2½ Pounds Red Potatoes, washed and cut into ¾ inch cubes
3 Tablespoons Celery, finely diced
2 Whole Green Onions, finely diced
2 Whole Baby Bells, finely diced OR 2 to 3 Tablespoons Green Bell Peppers, finely diced
½ Heaping Cup Mayonnaise OR Miracle Whip
3 Tablespoons Dijon or Yellow Mustard
5 Tablespoons Sweet Relish
¾ Teaspoon Granulated Garlic
1½ Teaspoons Grand Diamond All Purpose Seasoning
¾ Teaspoon Kosher Salt or To Taste
1 Teaspoon Black Pepper
2 Whole Boiled Eggs, chopped (optional)
Place the cubed potatoes into a large pot and add cool water just until the water is about 2 inches above the top of the potatoes. Cook the potatoes over medium-high heat for about 15 minutes or just until they are fork tender (Note: You want them to still be slightly firm.

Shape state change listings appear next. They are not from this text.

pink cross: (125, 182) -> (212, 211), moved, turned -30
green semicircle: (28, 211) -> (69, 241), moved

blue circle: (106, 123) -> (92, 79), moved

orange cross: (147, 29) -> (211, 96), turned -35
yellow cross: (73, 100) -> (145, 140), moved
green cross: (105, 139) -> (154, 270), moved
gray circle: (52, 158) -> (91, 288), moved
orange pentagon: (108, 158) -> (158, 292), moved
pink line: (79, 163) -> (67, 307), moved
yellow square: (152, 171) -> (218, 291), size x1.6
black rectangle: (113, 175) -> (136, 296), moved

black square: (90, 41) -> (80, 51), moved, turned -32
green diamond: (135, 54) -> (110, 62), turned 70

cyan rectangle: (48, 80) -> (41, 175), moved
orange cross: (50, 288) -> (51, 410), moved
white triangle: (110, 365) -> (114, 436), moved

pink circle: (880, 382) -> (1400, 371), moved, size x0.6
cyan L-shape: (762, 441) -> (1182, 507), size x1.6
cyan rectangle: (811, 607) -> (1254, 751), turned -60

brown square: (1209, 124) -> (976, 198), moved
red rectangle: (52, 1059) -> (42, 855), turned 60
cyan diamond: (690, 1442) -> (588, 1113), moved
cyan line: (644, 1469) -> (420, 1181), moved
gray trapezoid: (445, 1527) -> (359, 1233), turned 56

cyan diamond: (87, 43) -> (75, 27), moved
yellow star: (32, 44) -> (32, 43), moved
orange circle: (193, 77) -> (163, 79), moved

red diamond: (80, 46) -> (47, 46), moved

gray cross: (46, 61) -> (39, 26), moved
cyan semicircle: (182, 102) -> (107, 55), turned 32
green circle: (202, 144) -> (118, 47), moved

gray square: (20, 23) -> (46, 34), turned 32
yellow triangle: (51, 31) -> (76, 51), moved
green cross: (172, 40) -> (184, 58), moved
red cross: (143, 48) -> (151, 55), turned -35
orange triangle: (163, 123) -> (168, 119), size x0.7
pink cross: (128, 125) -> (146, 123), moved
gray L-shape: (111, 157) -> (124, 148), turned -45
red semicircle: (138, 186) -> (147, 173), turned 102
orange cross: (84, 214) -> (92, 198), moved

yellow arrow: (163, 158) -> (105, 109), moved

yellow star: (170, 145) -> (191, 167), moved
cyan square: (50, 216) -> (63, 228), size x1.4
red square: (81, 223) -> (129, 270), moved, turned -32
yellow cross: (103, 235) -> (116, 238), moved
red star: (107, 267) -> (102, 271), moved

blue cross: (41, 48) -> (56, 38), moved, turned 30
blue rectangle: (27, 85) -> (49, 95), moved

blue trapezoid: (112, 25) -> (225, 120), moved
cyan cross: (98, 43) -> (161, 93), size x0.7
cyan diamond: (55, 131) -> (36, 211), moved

You can also check the potatoes by using a slotted spoon, scoop up one of the potatoes, place it on paper towel and try squeezing it in between your fingers.) Once done, drain them in a colander and prepare the rest of your ingredients.
Once you’ve prepared all of your chopped veggies, put the potatoes in a large bowl and add the celery, green onions, bell peppers, mayo, mustard, relish, garlic, Grand Diamond Seasoning, salt, pepper and boiled eggs. Mix everything together using a big spoon or spatula. Taste to check the seasonings, add more if it’s desired. Then refrigerate for at least 2 hours. Always serve chilled.